Aspirations: Through doing this investigation, I wanted to test if one’s psychological state of mind had anything to do with the type of workout they have. By using positive imagery and setting short-term goals for every workout, I was curious to see if it would drive me to lift more weight or do more repetitions. According to articles I have read, those steps will have an impact on my results. Dr.
Jonathan F. Katz of Columbia Presbyterian Medical Center states, ‘There’s more to lifting weights than physically preparing your body, you have to gear yourself up emotionally and psychologically.’ Mentally, the way I went about using imagery was by trying to picture myself doing each lift prior to actually doing it. Sports Psychologist Michael Sachs says that he ‘encourages people to use all five senses… see things, hear what’s going on, smell, taste the sweat, feel the bar…
.’ I would sit on the bench for about 30 seconds and try to get that mental picture in my head. As far as setting the goals, I wrote down my desired weight before I would work out. This way, there was no compromising my own goals. Most days the weights we basically the same.
A few days I would try to overload just to get the feel of the heavier weight and then I would try to move up from there. Other times I would do and extra set or lighter weight to try and get up my endurance levels. By setting these goals first, it gave me something to aim for. It made me believe I could do it. It would help relieve the negative images in my head.
Results: Overall, I cannot make an assumption that this type of intervention worked. There are many factors that could have contributed to the type of workout that I was having. If there were more factors involved or perhaps a longer time frame to do the research, I could make an accurate decision. I will say that in some instances, positive thought can help one to achieve their goals because their confidence levels are high, but for me, it is not so easy to tell.
Conclusions: My conclusions is that for reasons such as health, mood at the time of lift, the order of the exercises, type of music, and other factors, lifts on one day vary from those on another. If I were to have recorded these factors at the times of the workouts, there could have been a more accurate conclusion. The weight did increase overall, but that could be just do to the fact that I kept a steady workout regimen and I was able to produce more effectively. That happens regardless of the situations.

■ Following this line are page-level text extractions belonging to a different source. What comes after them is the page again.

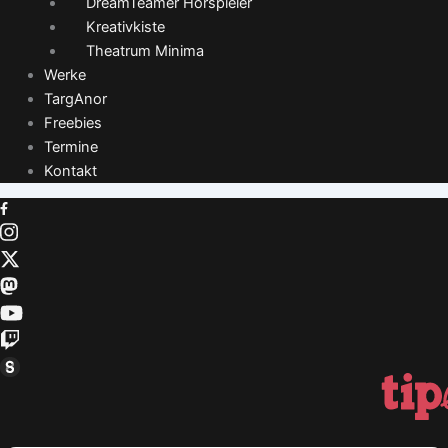
DreamTeamer Hörspieler
Kreativkiste
Theatrum Minima
Werke
TargAnor
Freebies
Termine
Kontakt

Most articles believe that imagery and have a strong impact on the final results. I am not convinced, but I feel that with more research and more accurate record keeping, the relationship could be discovered. Work Cited 1. Schlosberg, Suzanne, ‘Let’s Get Visual’, Men’s Fitness, August 1998, vol. 14, p. 1-2.
2. web (Strength and Conditioning Coach, Sport Nutrition Consultant, Houston, TX) 3. Buchanan, Dale, ‘Setting Goals for Fast Results’, Lift for Life, September 1, 2000, p. 904. Lester, Scott, ‘Weighing the Options’, Recreation Resources, November, 1999, p. 17-21.